| Ich suche: | neue Dienststellung 24/7/365 |
| Ich bin / möchte sein: | abs. devotes Dienstmädchen / Zofe / Haussklavin
und / oder Sklave bzw. rechtloses Nutzobjekt.
Übernehme alle anfallenden Arbeiten in und um den Haushalt bzw. geforderten Dienste etc., um meiner Herrin den höchsten Komfort zu bieten, der ihr gebührt.(Habe zuvor elitärer Dame entsprechend gedient.
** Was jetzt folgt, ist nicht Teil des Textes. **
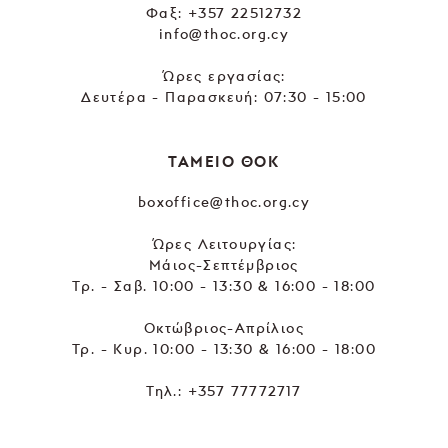
Φαξ: +357 22512732
info@thoc.org.cy
Ώρες εργασίας:
Δευτέρα - Παρασκευή: 07:30 - 15:00
ΤΑΜΕΙΟ ΘΟΚ
boxoffice@thoc.org.cy
Ώρες Λειτουργίας:
Μάιος-Σεπτέμβριος
Τρ. - Σαβ. 10:00 - 13:30 & 16:00 - 18:00
Οκτώβριος-Απρίλιος
Τρ. - Κυρ. 10:00 - 13:30 & 16:00 - 18:00
Τηλ.:
+357 77772717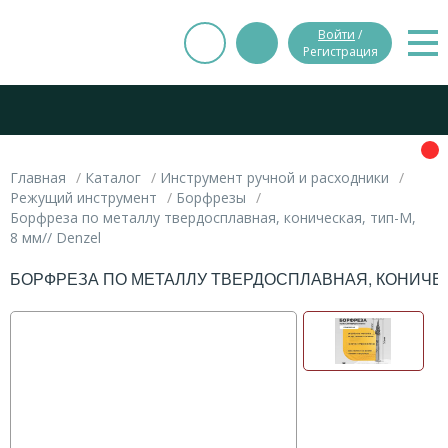
Войти
/
Регистрация
Главная
Каталог
Инструмент ручной и расходники
Режущий инструмент
Борфрезы
Борфреза по металлу твердосплавная, коническая, тип-M,
8 мм// Denzel
БОРФРЕЗА ПО МЕТАЛЛУ ТВЕРДОСПЛАВНАЯ, КОНИЧЕСКА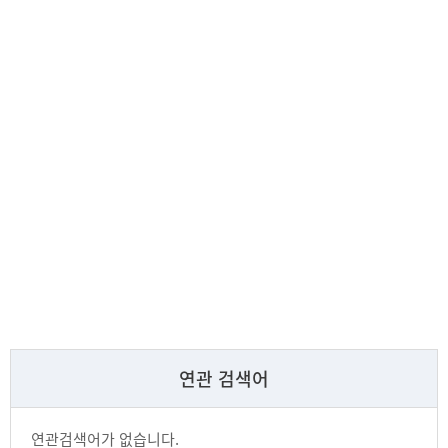
연관 검색어
연관검색어가 없습니다.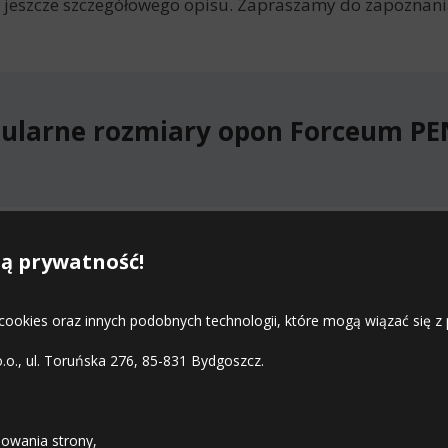
jeszcze szczegółowego opisu. Zapraszamy do zapoznania
ularne rozmiary opon Forceum P
stępne rozmiary opon Forceum PE
ą prywatność!
 cookies oraz innych podobnych technologii, które mogą wiązać się
o.o., ul. Toruńska 276, 85-831 Bydgoszcz.
STREFA KLIENTA
owania strony,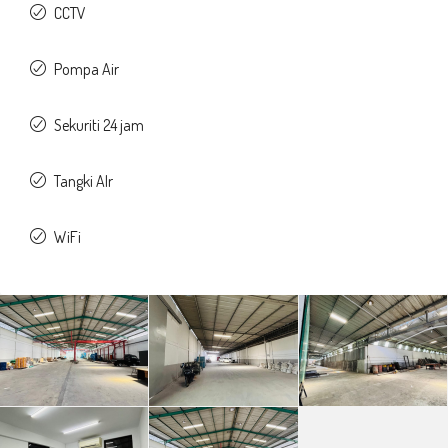
CCTV
Pompa Air
Sekuriti 24 jam
Tangki AIr
WiFi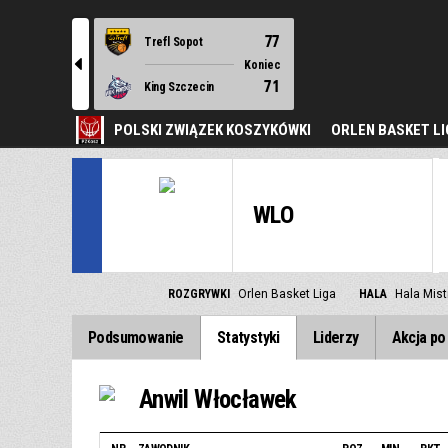
77
Trefl Sopot
l
Koniec
71
King Szczecin
POLSKI ZWIĄZEK KOSZYKÓWKI
ORLEN BASKET LI
WLO
ROZGRYWKI
Orlen Basket Liga
HALA
Hala Mis
Podsumowanie
Statystyki
Liderzy
Akcja po 
Anwil Włocławek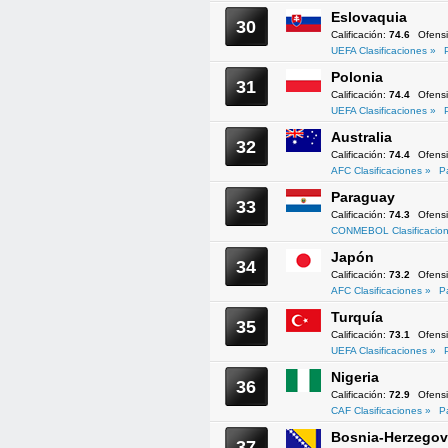
Eslovaquia
30
Calificación:
74.6
Ofens
UEFA Clasificaciones »
Polonia
31
Calificación:
74.4
Ofens
UEFA Clasificaciones »
Australia
32
Calificación:
74.4
Ofens
AFC Clasificaciones »
P
Paraguay
33
Calificación:
74.3
Ofens
CONMEBOL Clasificacion
Japón
34
Calificación:
73.2
Ofens
AFC Clasificaciones »
P
Turquía
35
Calificación:
73.1
Ofens
UEFA Clasificaciones »
Nigeria
36
Calificación:
72.9
Ofens
CAF Clasificaciones »
P
Bosnia-Herzegov
37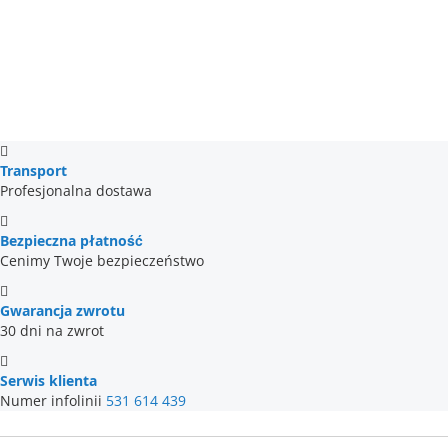
Transport
Profesjonalna dostawa
Bezpieczna płatność
Cenimy Twoje bezpieczeństwo
Gwarancja zwrotu
30 dni na zwrot
Serwis klienta
Numer infolinii
531 614 439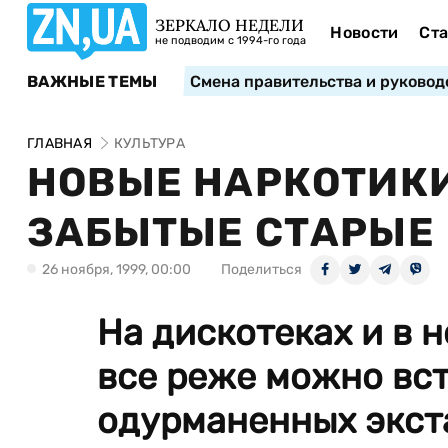
ЗЕРКАЛО НЕДЕЛИ
Новости
Ста
не подводим с 1994-го года
ВАЖНЫЕ ТЕМЫ
Смена правительства и руковод
ГЛАВНАЯ
КУЛЬТУРА
НОВЫЕ НАРКОТИКИ
ЗАБЫТЫЕ СТАРЫЕ
26 ноября, 1999, 00:00
Поделиться
На дискотеках и в 
все реже можно вс
одурманенных экст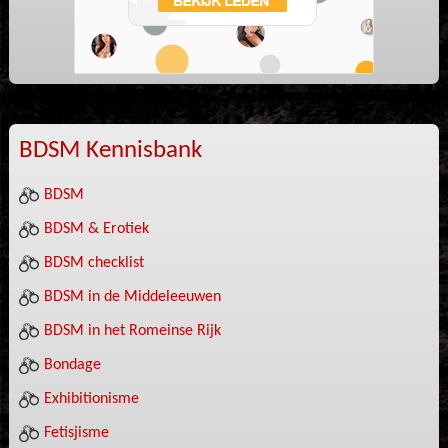
BDSM Kennisbank
BDSM
BDSM & Erotiek
BDSM checklist
BDSM in de Middeleeuwen
BDSM in het Romeinse Rijk
Bondage
Exhibitionisme
Fetisjisme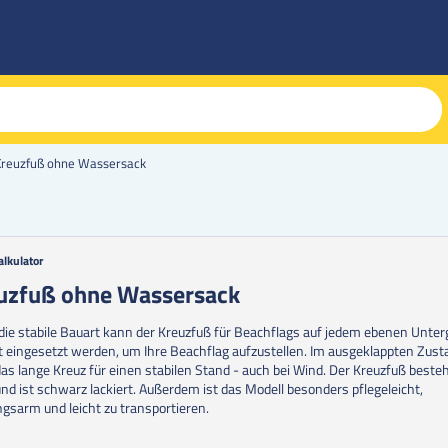
Kreuzfuß ohne Wassersack
alkulator
g
uzfuß ohne Wassersack
erie
die stabile Bauart kann der Kreuzfuß für Beachflags auf jedem ebenen Unte
en
t eingesetzt werden, um Ihre Beachflag aufzustellen. Im ausgeklappten Zust
das lange Kreuz für einen stabilen Stand - auch bei Wind. Der Kreuzfuß beste
und ist schwarz lackiert. Außerdem ist das Modell besonders pflegeleicht,
gsarm und leicht zu transportieren.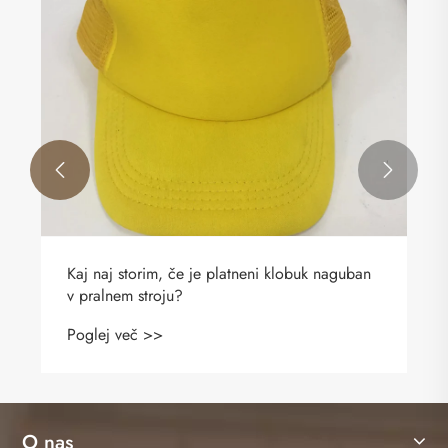


Kaj naj storim, če je platneni klobuk naguban
v pralnem stroju?
Poglej več >>
O nas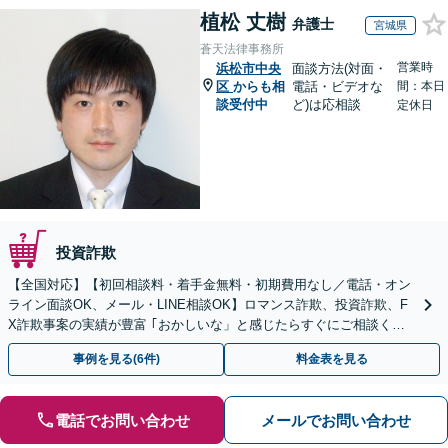
植松 丈樹
弁護士
宮城県
蒼天法律事務所
営業時
浜松市中央
面談方法(対面・
区
からも相
電話・ビデオな
間：本日
談受付中
ど)は応相談
定休日
投資詐欺
【全国対応】【初回相談料・着手金無料・初期費用なし／電話・オン
ライン面談OK、メール・LINE相談OK】ロマンス詐欺、投資詐欺、F
X詐欺事案の実績が豊富 ｢おかしいな」と感じたらすぐにご相談くだ
さい。
事例を見る(6件)
料金表を見る
電話でお問い合わせ
メールでお問い合わせ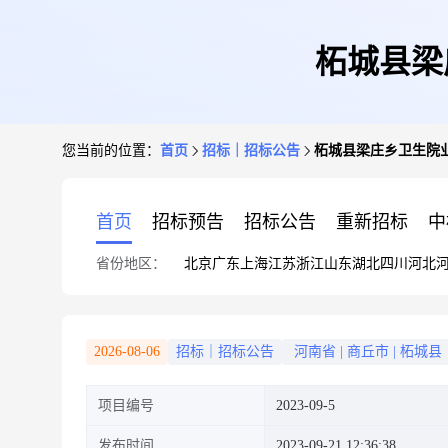
柘城县梁
您当前的位置：
首页
招标｜招标公告
柘城县梁庄乡卫生院
首页
招标预告
招标公告
重新招标
中
省份地区：
北京
广东
上海
江苏
浙江
山东
湖北
四川
河北
2026-08-06
招标｜招标公告
河南省
|
商丘市
|
柘城县
项目编号
2023-09-5
发布时间
2023-09-21 12:36:38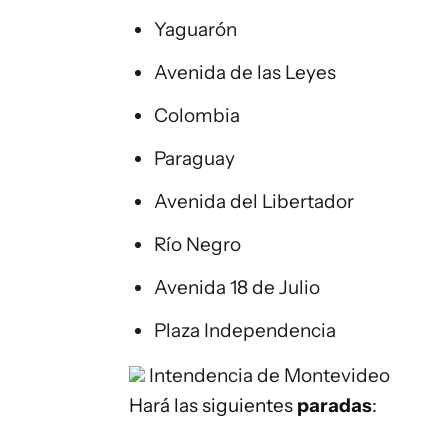
Yaguarón
Avenida de las Leyes
Colombia
Paraguay
Avenida del Libertador
Río Negro
Avenida 18 de Julio
Plaza Independencia
Intendencia de Montevideo
Hará las siguientes
paradas
:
Referenz vorhanden!)
Diene absolut gehorsam und hingebungsvoll.
Ideal auch für eine Herrschaft, welche noch sehr streng-konservative Ansprüche von Zucht u. Ordnung an Dienstpersonal stellt und daher kein passendes modernes Personal findet. |
| Verschiedenes über mich: | Zu meiner Person:
ich bin 48 Jahre / 1, 73 m / 57 kg, schlank, adrett und habe sehr gute Umgangsformen. Sowohl in Aussehen als auch Wesen bin ich äußerst feminin und daher auch als Frau absolut echt wirkend, trotz "männlichen Geschlechts" wie bereits im vorigen Dienst problemlos auch offiziell z.B. vor Nachbarn, Gästen, in der Öffentlichkeit usw. auch als Dienstmädchen verwendbar.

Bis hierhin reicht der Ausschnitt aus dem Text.